BM25 (Best Matching 25) A probabilistic text ranking algorithm used for lexical (keyword-based) search. One of two retrieval strategies in Valter’s hybrid search, alongside semantic vector search.
Canary Rollout
A deployment strategy where a small percentage of traffic is gradually routed to a new system to validate it before full migration. Applied to R2 artifact storage in stores/artifact_storage.py.
Circuit Breaker A resilience pattern that stops calling a failing service after repeated failures, allowing it to recover. Planned for v1.1 to prevent Neo4j hangs from blocking all requests.

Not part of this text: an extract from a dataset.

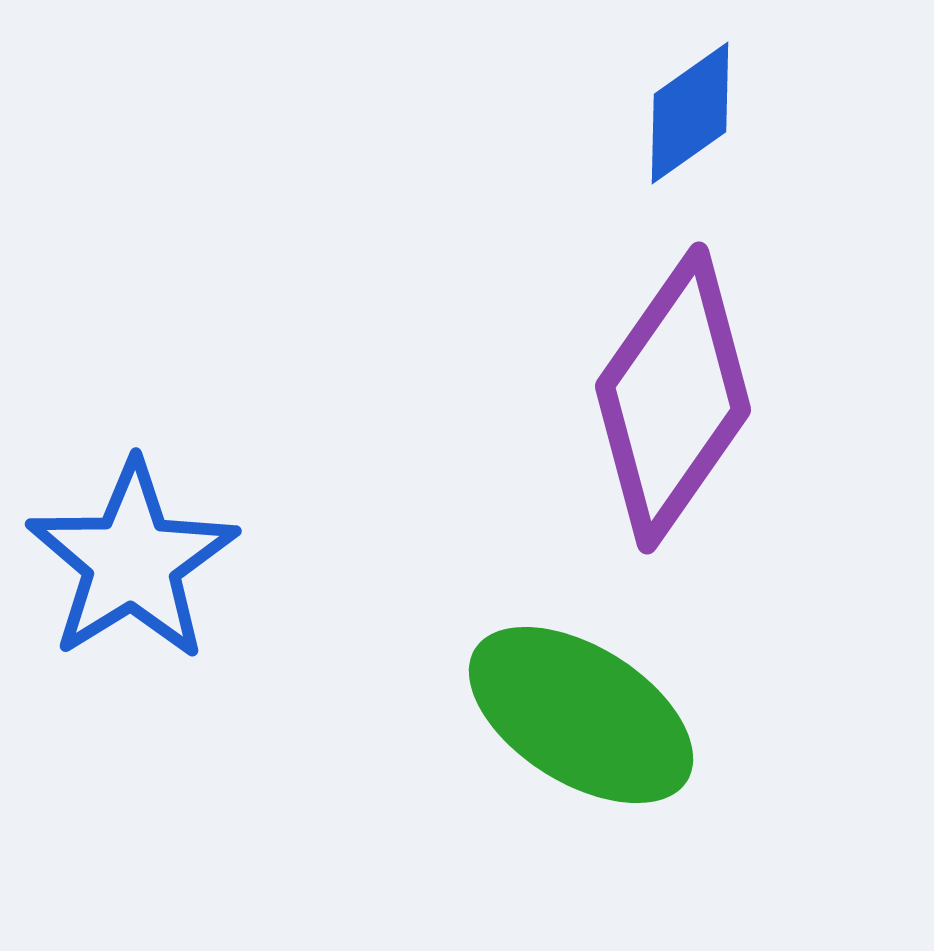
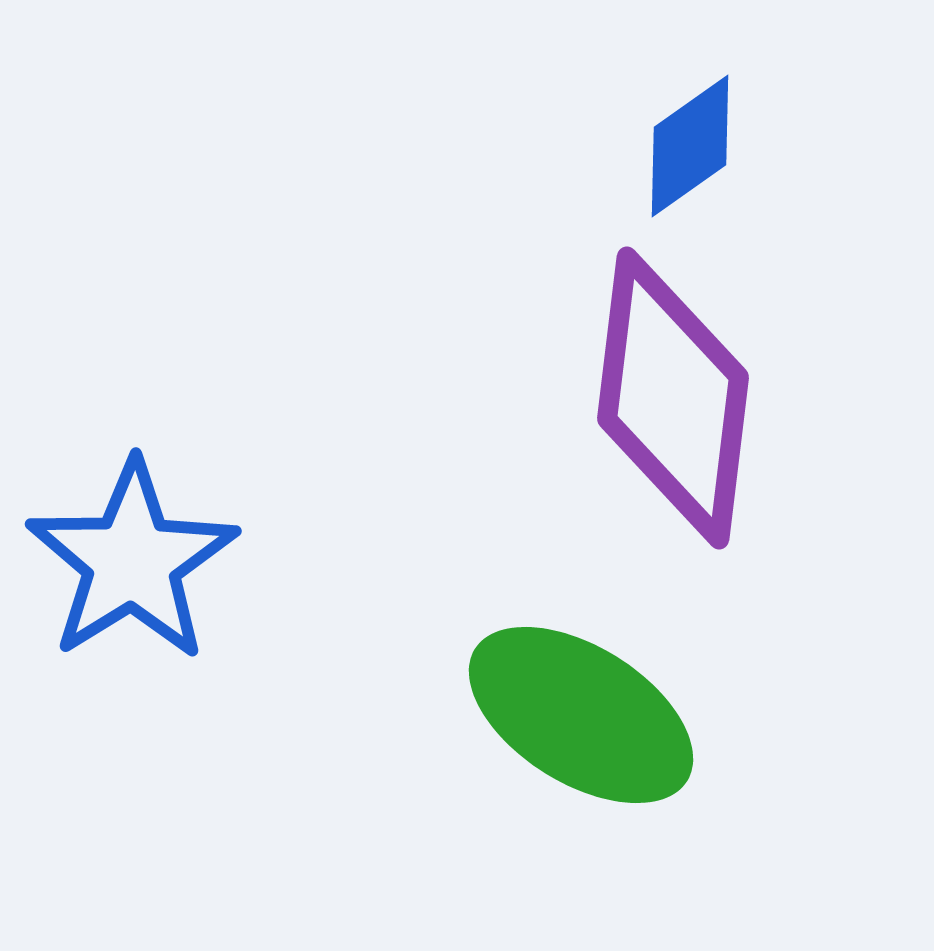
blue diamond: moved 33 px down
purple diamond: rotated 28 degrees counterclockwise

Cross-Encoder A neural model that jointly encodes a query and a document together for fine-grained relevance scoring. Used in the reranking stage of search, after initial retrieval by BM25 and semantic search.
Dual-Vector
An encoding strategy that creates separate embeddings for facts and legal thesis within a document, enabling more targeted retrieval. Implemented in core/dual_vector_retriever.py.
FRBR (Functional Requirements for Bibliographic Records) A conceptual model for bibliographic records, adapted as the ontology for Valter’s Neo4j knowledge graph. Structures how decisions, provisions, and concepts relate to each other.
KG Boost (Knowledge Graph Boost)
A relevance boost applied to search results based on their connectivity in the Neo4j knowledge graph. Documents with more citations, shared criteria, and graph connections receive higher scores. Configurable via VALTER_KG_BOOST_BATCH_ENABLED.
MCP (Model Context Protocol) An open standard for LLM-to-tool integration. Allows language models like Claude and ChatGPT to use external tools through structured tool definitions with JSON Schema. Valter supports two MCP transports: stdio (local, for Claude Desktop) and HTTP/SSE (remote, for ChatGPT and other consumers).
RRF (Reciprocal Rank Fusion) A method for combining ranked lists from different retrieval strategies into a single ranking. Valter uses RRF to merge BM25 lexical results with semantic vector results, producing a hybrid ranked list.
structlog
A structured logging library for Python. Valter uses structlog for JSON-formatted logs with request-scoped trace_id for tracing requests across the system.